Davis v. Gordon

13 S.E. 35, 87 Va. 559, 1891 Va. LEXIS 109
CourtSupreme Court of Virginia
DecidedMarch 26, 1891
StatusPublished
Cited by17 cases

This text of 13 S.E. 35 (Davis v. Gordon) is published on Counsel Stack Legal Research, covering Supreme Court of Virginia primary law. Counsel Stack provides free access to over 12 million legal documents including statutes, case law, regulations, and constitutions.

Bluebook
Davis v. Gordon, 13 S.E. 35, 87 Va. 559, 1891 Va. LEXIS 109 (Va. 1891).

Opinion

Richardson, J.

(after stating the case) delivered the opinion of the court.

The sole question to be determined is, were Chewning & Rose authorized, as the agents of John W. Gordon, to make the contract in question? The answer to this question depends upon the nature and extent of the authority conferred by John W. Gordon upon Ohewning & Rose, it not being denied by the former that the latter were his agents in a limited and restricted sense.

Agencies are commonly divided into two sorts—(1) a general agency; (2) special agency. A general agency properly exists where there is a delegation of authority to do all acts connected with a particular trade, business or employment. On the other hand, a special agency exists where the authority delegated is to do a single act. Thus, a person, who is authorized by his principal to execute all deeds, sign all contracts, or purchase all goods required in a particular trade, business or employment, is a general agent in that trade, business or employment. But a person, who is authorized by his principal to execute a particular deed, or to sign a particular contract, or to purchase a particular parcel of merchandise, is a special agent. Story on Agency, § 17. The same author, in § 18, says: “A person is sometimes (although, perhaps, not with entire accuracy) called a general agent, who is not appointed with powers so general as those above mentioned, but who has a general authority in regard to a particular object or thing; as, for example, to buy and sell a particular parcel of goods, or to negotiate a particular note or bill, his agency not being limited in the buying or selling such goods, or negotia[563]*563ting such note or bill, to any particular mode of doing it. 8o> an agent, who is appointed to do a particular thing, in a prescribed mode, is often called a special agent, as contra-distinguished from a general agent; and in § 19 it is said: “On the other hand (although this is not the ordinary commercial sense), a person is sometimes said to be a special agent, whose authority, although it extends to do acts generally in a particular business or employment, is yet qualified and restrained by limitations, conditions and restrictions of a special nature. In such a case the agent is deemed, as to the person dealing with him, in ignorance of such special limitations, conditions and restrictions, to be a general agent, although, as between himself and his principal, he may be deemed a special agent. In short, the true distinction (as generally recognized) between a general and a special agent (or, as he is sometimes called, a particular agent) is this: a general agency'does not impart an unqualified authority, but that which is derived from a multitude of instances, or in the general course of an employment or business; whereas, a special agency is confined to an individual transaction.”
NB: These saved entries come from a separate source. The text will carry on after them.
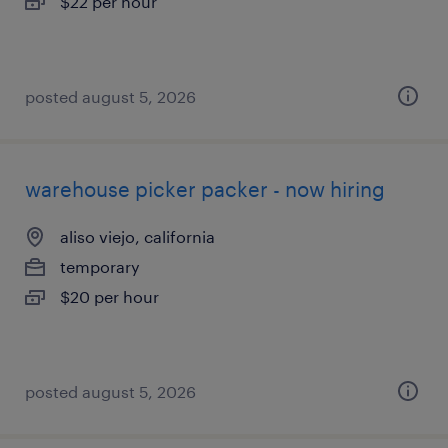
$22 per hour
posted august 5, 2026
warehouse picker packer - now hiring
aliso viejo, california
temporary
$20 per hour
posted august 5, 2026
The author, in this concise statement of the law, covers all the ground essential to the proper consideration of every practical distinction that may be taken between a general and a special agency. It is of the utmost importance to carefully discriminate between general agents and special agents, as to the rights and responsibilities, the duties and the obligations, both of principals and agents, as the principles applicable to the one frequently have no application whatever to the other. To perform this task successfully, and with due regard for the rights of all persons interested, it is important to keep constantly in mind what has been already stated—the distinction commonly taken between the case of a general agent and that of a special agent, the former being appointed to act in his principal’s affairs generally, and the latter to act concerning some particular object. In the former case, the principal will [564]*564be bound by the acts of his agent within the scope of the general authority conferred on him, although he violates by those acts his private instructions and directions, which are given to him by the principal, limiting, qualifying, suspending, or prohibiting the exercise of such authority under particular circumstances. But, on the contrary, in the case of a special agency, if the agent exceeds the special and limited authority conferred on him, the principal is not bound by his acts, but they become mere nullities, so far as he is concerned; unless, indeed, he has held him out as possessing a more enlarged authority. Story on Agency, § 126, and authorities there referred to; and among them, 2d Kent’s Com., sec. 41, pp. 620, 621 (4th Ed.); 3d Chitty on Com. & Manf., 198; Smith on Mercantile Law, 58-62 (2 Ed.); Fenn v. Harrison, 3 T.R., 757; Howard v. Braithwaite, 1 Ves. & B., 209, 210; Whitehead v. Tuckett, 15 East, 408.

The ground of this distinction, says Story, is the public policy of preventing frauds upon innocent persons, and the encouragement of confidence in dealings with agents. If a person is held out to third persons, or to the public at large, by the principal, as having a general authority to act for and to bind him in a particular business or employment, it would be the height of injustice, and lead to the grossest frauds, to allow him to set up his own secret and private instructions to the agent, limiting that authority; and thus to defeat his acts and transactions under the agency, when the party dealing with him had, and could have, no notice of such instructions. In such cases, good faith requires that the principal should be bound by the acts of the pgent, within the scope of his general authority; for he has held him out to the public as competent to do his acts, and to bind him thereby. The maxim of natural justice here applies with its full force, that he who, without intentional fraud, has enabled any person to do an act, which must be injurious to himself, or to another innocent party, shall himself suffer the injury rather than the [565]*565Innocent party, who has placed confidence in him. The maxim is founded in the soundest ethics, and is enforced to a large extent by courts of equity. Of course, the maxim fails in its application, when the party dealing with the agent has a full knowledge of the private instructions of the agent, or that he is exceeding his authority. Story on Agency, § 127.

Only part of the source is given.